What you are asked to do: Your reply must contain the full listing below, reproduced exactly, but no pictures.

Data provided:
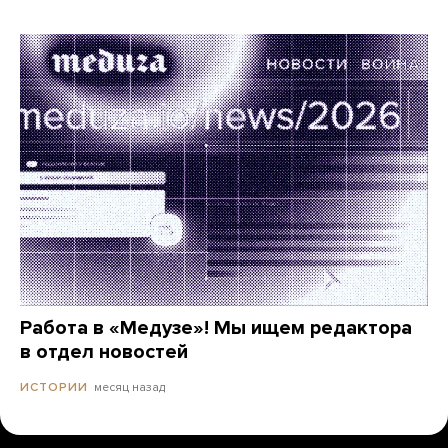
Работа в «Медузе»! Мы ищем редактора
в отдел новостей
месяц назад
ИСТОРИИ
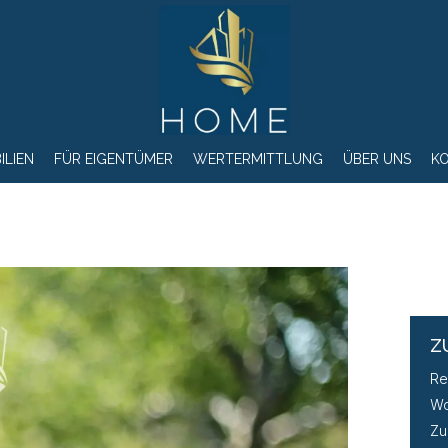
ILIEN
FÜR EIGENTÜMER
WERTERMITTLUNG
ÜBER UNS
K
Z
Re
Wo
Zu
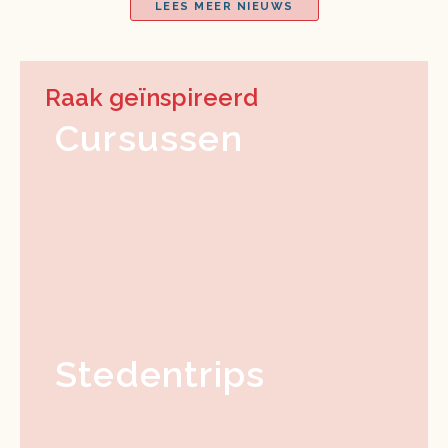
LEES MEER NIEUWS
Raak geïnspireerd
Cursussen
Stedentrips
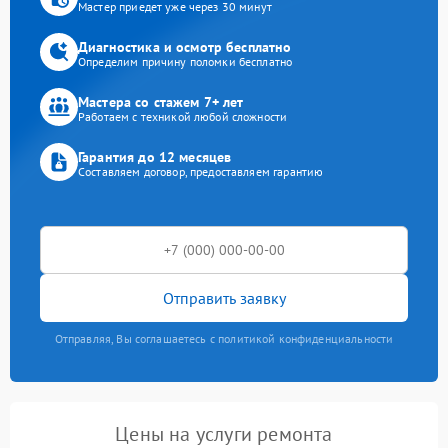
Мастер приедет уже через 30 минут
Диагностика и осмотр бесплатно
Определим причину поломки бесплатно
Мастера со стажем 7+ лет
Работаем с техникой любой сложности
Гарантия до 12 месяцев
Составляем договор, предоставляем гарантию
Отправить заявку
Отправляя, Вы соглашаетесь с политикой конфиденциальности
Цены на услуги ремонта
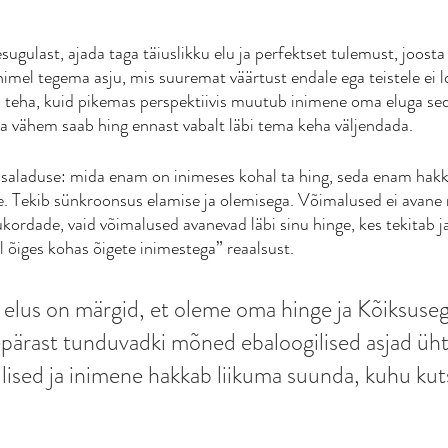
ugulast, ajada taga täiuslikku elu ja perfektset tulemust, joosta 
imel tegema asju, mis suuremat väärtust endale ega teistele ei l
teha, kuid pikemas perspektiivis muutub inimene oma eluga se
 vähem saab hing ennast vabalt läbi tema keha väljendada. 
e saladuse: mida enam on inimeses kohal ta hing, seda enam hak
. Tekib sünkroonsus elamise ja olemisega. Võimalused ei avane mi
ukordade, vaid võimalused avanevad läbi sinu hinge, kes tekitab j
al õiges kohas õigete inimestega” reaalsust. 
lus on märgid, et oleme oma hinge ja Kõiksusega
ärast tunduvadki mõned ebaloogilised asjad üht
gilised ja inimene hakkab liikuma suunda, kuhu ku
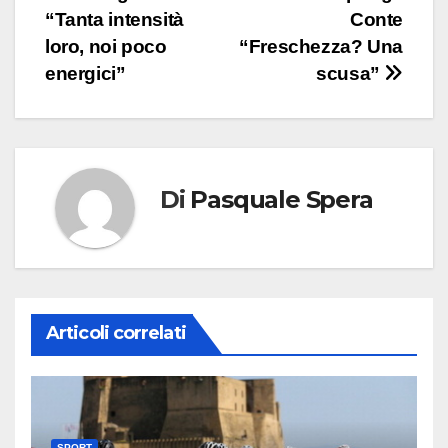
“Tanta intensità
Conte
articoli
loro, noi poco
“Freschezza? Una
energici”
scusa”
Di
Pasquale Spera
Articoli correlati
SPORT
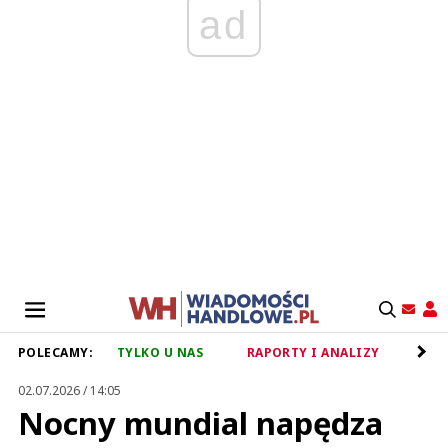
ad
POLECAMY:
TYLKO U NAS
RAPORTY I ANALIZY
RET
02.07.2026 / 14:05
Nocny mundial napędza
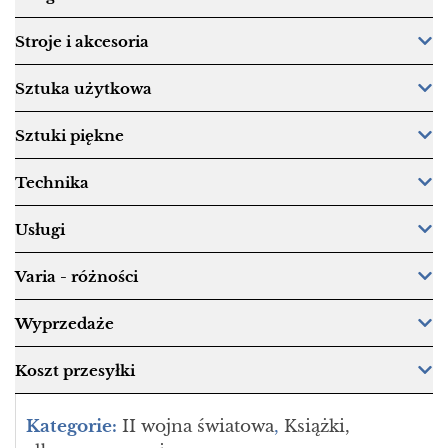
Stroje i akcesoria
Sztuka użytkowa
Sztuki piękne
Technika
Usługi
Varia - różności
Wyprzedaże
Koszt przesyłki
Kategorie:
II wojna światowa
,
Książki,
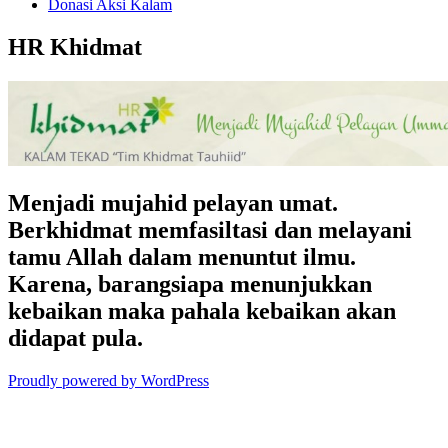
Donasi Aksi Kalam
HR Khidmat
Menjadi mujahid pelayan umat.
Berkhidmat memfasiltasi dan melayani
tamu Allah dalam menuntut ilmu.
Karena, barangsiapa menunjukkan
kebaikan maka pahala kebaikan akan
didapat pula.
Proudly powered by WordPress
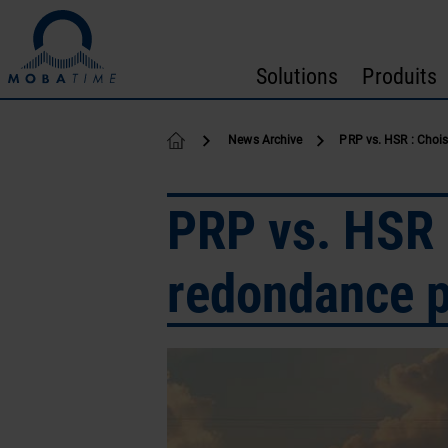
Passer au contenu
Solutions
Produits
News Archive
PRP vs. HSR : Chois
PRP vs. HSR :
redondance p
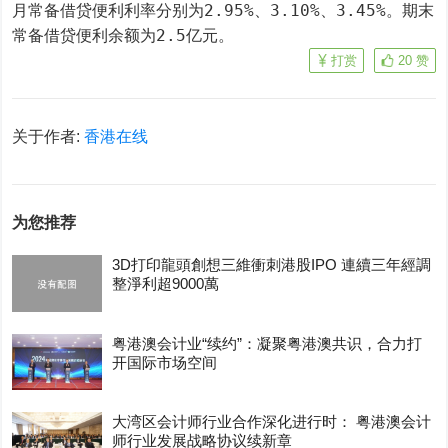
月常备借贷便利利率分别为2.95%、3.10%、3.45%。期末
常备借贷便利余额为2.5亿元。
打赏
20
赞
关于作者:
香港在线
为您推荐
3D打印龍頭創想三維衝刺港股IPO 連續三年經調
整淨利超9000萬
粤港澳会计业“续约”：凝聚粤港澳共识，合力打
开国际市场空间
大湾区会计师行业合作深化进行时： 粤港澳会计
师行业发展战略协议续新章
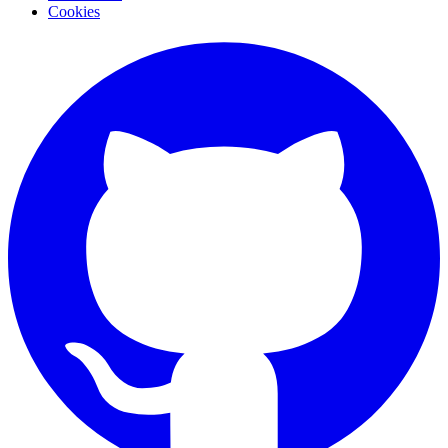
Cookies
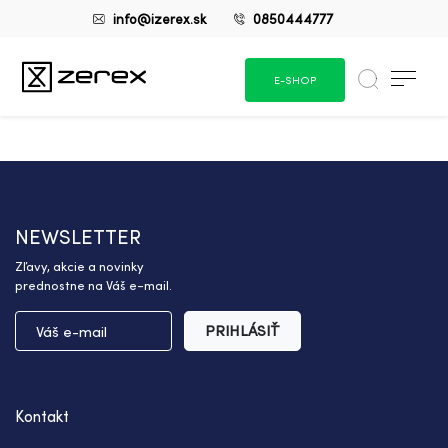
info@izerex.sk
0850444777
E-SHOP
NEWSLETTER
Zľavy, akcie a novinky
prednostne na Váš e-mail.
PRIHLÁSIŤ
Kontakt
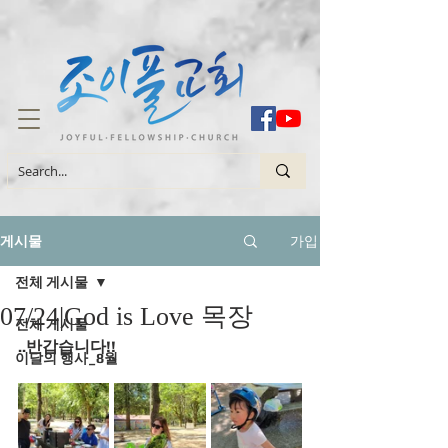
가입
게시물
전체 게시물
07/24|God is Love 목장
전체 게시물
..반갑습니다!!
이달의 행사_8월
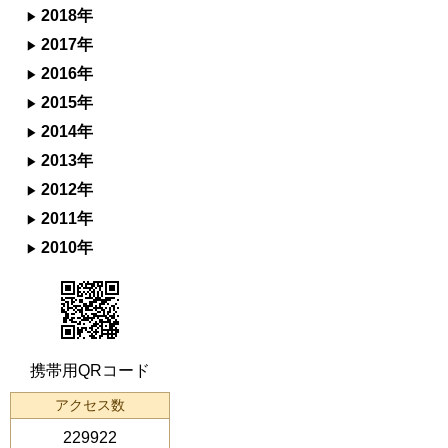
2018年
2017年
2016年
2015年
2014年
2013年
2012年
2011年
2010年
携帯用QRコード
アクセス数
229922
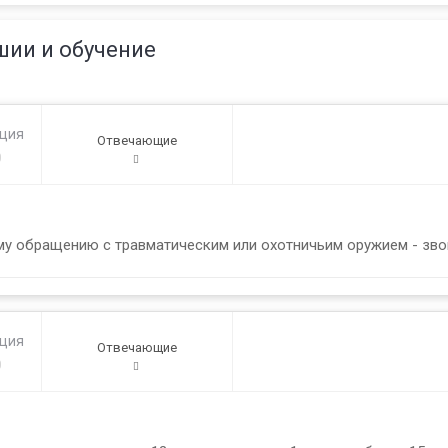
шии и обучение
ация
Отвечающие
0
му обращению с травматическим или охотничьим оружием - зво
ация
Отвечающие
0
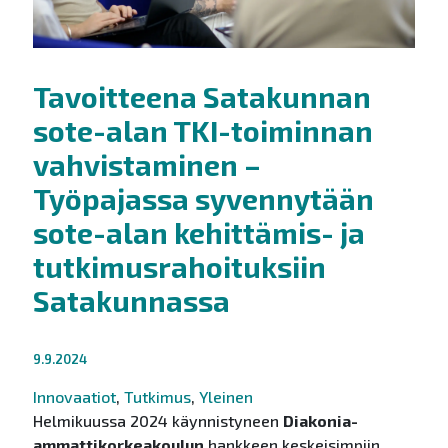
Tavoitteena Satakunnan
sote-alan TKI-toiminnan
vahvistaminen –
Työpajassa syvennytään
sote-alan kehittämis- ja
tutkimusrahoituksiin
Satakunnassa
9.9.2024
Innovaatiot
,
Tutkimus
,
Yleinen
Helmikuussa 2024 käynnistyneen
Diakonia-
ammattikorkeakoulun
hankkeen keskeisimpiin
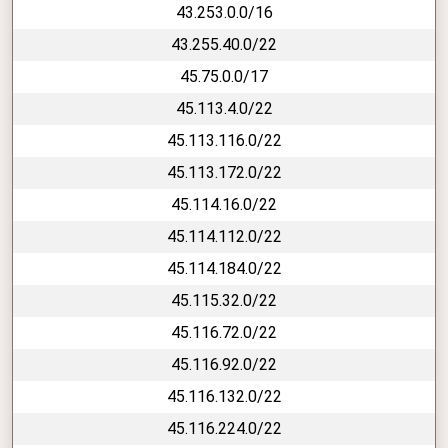
43.253.0.0/16
43.255.40.0/22
45.75.0.0/17
45.113.4.0/22
45.113.116.0/22
45.113.172.0/22
45.114.16.0/22
45.114.112.0/22
45.114.184.0/22
45.115.32.0/22
45.116.72.0/22
45.116.92.0/22
45.116.132.0/22
45.116.224.0/22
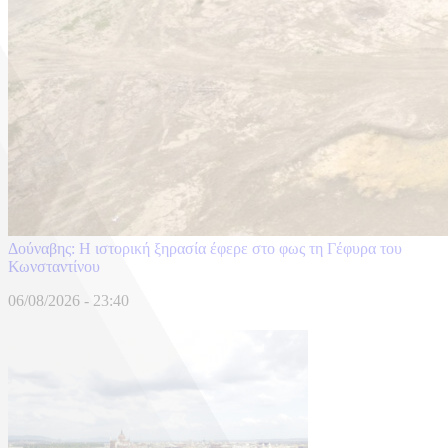
Δούναβης: Η ιστορική ξηρασία έφερε στο φως τη Γέφυρα του
Κωνσταντίνου
06/08/2026 - 23:40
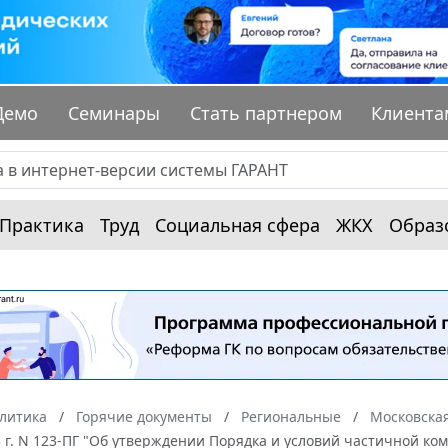
Демо
Семинары
Стать партнером
Клиента
Практика
Труд
Социальная сфера
ЖКХ
Образ
алитика
Горячие документы
Региональные
Московская
3 г. N 123-ПГ "Об утверждении Порядка и условий частичной к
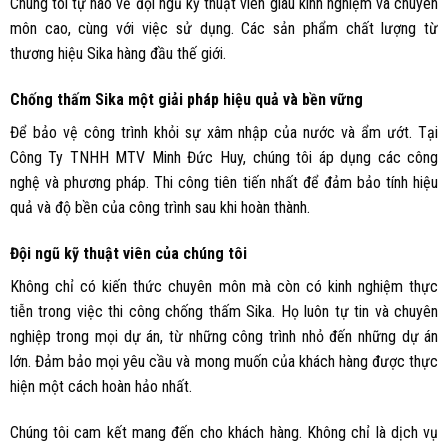
Chúng tôi tự hào về đội ngũ kỹ thuật viên giàu kinh nghiệm và chuyên
môn cao, cùng với việc sử dụng. Các sản phẩm chất lượng từ
thương hiệu Sika hàng đầu thế giới.
Chống thấm Sika một giải pháp hiệu quả và bền vững
Để bảo vệ công trình khỏi sự xâm nhập của nước và ẩm ướt. Tại
Công Ty TNHH MTV Minh Đức Huy, chúng tôi áp dụng các công
nghệ và phương pháp. Thi công tiên tiến nhất để đảm bảo tính hiệu
quả và độ bền của công trình sau khi hoàn thành.
Đội ngũ kỹ thuật viên của chúng tôi
Không chỉ có kiến thức chuyên môn mà còn có kinh nghiệm thực
tiễn trong việc thi công chống thấm Sika. Họ luôn tự tin và chuyên
nghiệp trong mọi dự án, từ những công trình nhỏ đến những dự án
lớn. Đảm bảo mọi yêu cầu và mong muốn của khách hàng được thực
hiện một cách hoàn hảo nhất.
Chúng tôi cam kết mang đến cho khách hàng. Không chỉ là dịch vụ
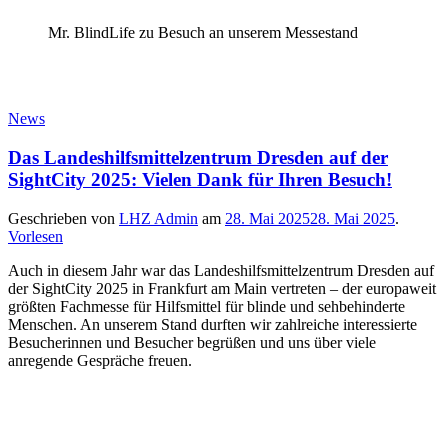
Mr. BlindLife zu Besuch an unserem Messestand
News
Das Landeshilfsmittelzentrum Dresden auf der
SightCity 2025: Vielen Dank für Ihren Besuch!
Geschrieben von
LHZ Admin
am
28. Mai 2025
28. Mai 2025
.
Vorlesen
Auch in diesem Jahr war das Landeshilfsmittelzentrum Dresden auf
der SightCity 2025 in Frankfurt am Main vertreten – der europaweit
größten Fachmesse für Hilfsmittel für blinde und sehbehinderte
Menschen. An unserem Stand durften wir zahlreiche interessierte
Besucherinnen und Besucher begrüßen und uns über viele
anregende Gespräche freuen.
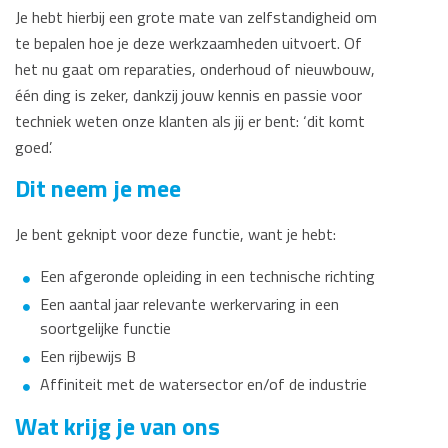
Je hebt hierbij een grote mate van zelfstandigheid om
te bepalen hoe je deze werkzaamheden uitvoert. Of
het nu gaat om reparaties, onderhoud of nieuwbouw,
één ding is zeker, dankzij jouw kennis en passie voor
techniek weten onze klanten als jij er bent: ‘dit komt
goed’.
Dit neem je mee
Je bent geknipt voor deze functie, want je hebt:
Een afgeronde opleiding in een technische richting
Een aantal jaar relevante werkervaring in een
soortgelijke functie
Een rijbewijs B
Affiniteit met de watersector en/of de industrie
Wat krijg je van ons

Task answer:
Работа в «Медузе»! Мы ищем редактора
в отдел новостей
месяц назад
ИСТОРИИ
ILIEN
FÜR EIGENTÜMER
WERTERMITTLUNG
ÜBER UNS
K
Z
Re
Wo
Zu
LEES MEER NIEUWS
Raak geïnspireerd
Cursussen
Stedentrips
Мастер приедет уже через 30 минут
Диагностика и осмотр бесплатно
Определим причину поломки бесплатно
Мастера со стажем 7+ лет
Работаем с техникой любой сложности
Гарантия до 12 месяцев
Составляем договор, предоставляем гарантию
Отправить заявку
Отправляя, Вы соглашаетесь с политикой конфиденциальности
Цены на услуги ремонта
ugulast, ajada taga täiuslikku elu ja perfektset tulemust, joosta 
imel tegema asju, mis suuremat väärtust endale ega teistele ei l
teha, kuid pikemas perspektiivis muutub inimene oma eluga se
 vähem saab hing ennast vabalt läbi tema keha väljendada. 
e saladuse: mida enam on inimeses kohal ta hing, seda enam hak
. Tekib sünkroonsus elamise ja olemisega. Võimalused ei avane mi
ukordade, vaid võimalused avanevad läbi sinu hinge, kes tekitab j
al õiges kohas õigete inimestega” reaalsust. 
lus on märgid, et oleme oma hinge ja Kõiksusega
ärast tunduvadki mõned ebaloogilised asjad üht
gilised ja inimene hakkab liikuma suunda, kuhu ku
“Tanta intensità
Conte
articoli
loro, noi poco
“Freschezza? Una
energici”
scusa”
Di
Pasquale Spera
Articoli correlati
SPORT
ad
POLECAMY:
TYLKO U NAS
RAPORTY I ANALIZY
RET
02.07.2026 / 14:05
Nocny mundial napędza
Stroje i akcesoria
Sztuka użytkowa
Sztuki piękne
Technika
Usługi
Varia - różności
Wyprzedaże
Koszt przesyłki
Kategorie:
II wojna światowa
,
Książki,
Donasi Aksi Kalam
HR Khidmat
Menjadi mujahid pelayan umat.
Berkhidmat memfasiltasi dan melayani
tamu Allah dalam menuntut ilmu.
Karena, barangsiapa menunjukkan
kebaikan maka pahala kebaikan akan
didapat pula.
Proudly powered by WordPress
Passer au contenu
Solutions
Produits
News Archive
PRP vs. HSR : Chois
PRP vs. HSR :
redondance p
月常备借贷便利利率分别为2.95%、3.10%、3.45%。期末
常备借贷便利余额为2.5亿元。
打赏
20
赞
关于作者:
香港在线
为您推荐
3D打印龍頭創想三維衝刺港股IPO 連續三年經調
整淨利超9000萬
粤港澳会计业“续约”：凝聚粤港澳共识，合力打
开国际市场空间
大湾区会计师行业合作深化进行时： 粤港澳会计
师行业发展战略协议续新章
Cookies
info@izerex.sk
0850444777
E-SHOP
NEWSLETTER
Zľavy, akcie a novinky
prednostne na Váš e-mail.
PRIHLÁSIŤ
Kontakt
가입
게시물
전체 게시물
07/24|God is Love 목장
전체 게시물
..반갑습니다!!
이달의 행사_8월
2018年
2017年
2016年
2015年
2014年
2013年
2012年
2011年
2010年
携帯用QRコード
アクセス数
229922
шии и обучение
ация
Отвечающие
0
му обращению с травматическим или охотничьим оружием - зво
ация
Отвечающие
0
Tavoitteena Satakunnan
sote-alan TKI-toiminnan
vahvistaminen –
Työpajassa syvennytään
sote-alan kehittämis- ja
tutkimusrahoituksiin
Satakunnassa
9.9.2024
Innovaatiot
,
Tutkimus
,
Yleinen
Helmikuussa 2024 käynnistyneen
Diakonia-
ammattikorkeakoulun
hankkeen keskeisimpiin
43.253.0.0/16
43.255.40.0/22
45.75.0.0/17
45.113.4.0/22
45.113.116.0/22
45.113.172.0/22
45.114.16.0/22
45.114.112.0/22
45.114.184.0/22
45.115.32.0/22
45.116.72.0/22
45.116.92.0/22
45.116.132.0/22
45.116.224.0/22
Δούναβης: Η ιστορική ξηρασία έφερε στο φως τη Γέφυρα του
Κωνσταντίνου
06/08/2026 - 23:40
Демо
Семинары
Стать партнером
Клиента
Практика
Труд
Социальная сфера
ЖКХ
Образ
алитика
Горячие документы
Региональные
Московская
3 г. N 123-ПГ "Об утверждении Порядка и условий частичной к
Chúng tôi tự hào về đội ngũ kỹ thuật viên giàu kinh nghiệm và chuyên
môn cao, cùng với việc sử dụng. Các sản phẩm chất lượng từ
thương hiệu Sika hàng đầu thế giới.
Chống thấm Sika một giải pháp hiệu quả và bền vững
Để bảo vệ công trình khỏi sự xâm nhập của nước và ẩm ướt. Tại
Công Ty TNHH MTV Minh Đức Huy, chúng tôi áp dụng các công
nghệ và phương pháp. Thi công tiên tiến nhất để đảm bảo tính hiệu
quả và độ bền của công trình sau khi hoàn thành.
Đội ngũ kỹ thuật viên của chúng tôi
Không chỉ có kiến thức chuyên môn mà còn có kinh nghiệm thực
tiễn trong việc thi công chống thấm Sika. Họ luôn tự tin và chuyên
nghiệp trong mọi dự án, từ những công trình nhỏ đến những dự án
lớn. Đảm bảo mọi yêu cầu và mong muốn của khách hàng được thực
hiện một cách hoàn hảo nhất.
Chúng tôi cam kết mang đến cho khách hàng. Không chỉ là dịch vụ
Mr. BlindLife zu Besuch an unserem Messestand
News
Das Landeshilfsmittelzentrum Dresden auf der
SightCity 2025: Vielen Dank für Ihren Besuch!
Geschrieben von
LHZ Admin
am
28. Mai 2025
28. Mai 2025
.
Vorlesen
Auch in diesem Jahr war das Landeshilfsmittelzentrum Dresden auf
der SightCity 2025 in Frankfurt am Main vertreten – der europaweit
größten Fachmesse für Hilfsmittel für blinde und sehbehinderte
Menschen. An unserem Stand durften wir zahlreiche interessierte
Besucherinnen und Besucher begrüßen und uns über viele
anregende Gespräche freuen.
Je hebt hierbij een grote mate van zelfstandigheid om
te bepalen hoe je deze werkzaamheden uitvoert. Of
het nu gaat om reparaties, onderhoud of nieuwbouw,
één ding is zeker, dankzij jouw kennis en passie voor
techniek weten onze klanten als jij er bent: ‘dit komt
goed’.
Dit neem je mee
Je bent geknipt voor deze functie, want je hebt:
Een afgeronde opleiding in een technische richting
Een aantal jaar relevante werkervaring in een
soortgelijke functie
Een rijbewijs B
Affiniteit met de watersector en/of de industrie
Wat krijg je van ons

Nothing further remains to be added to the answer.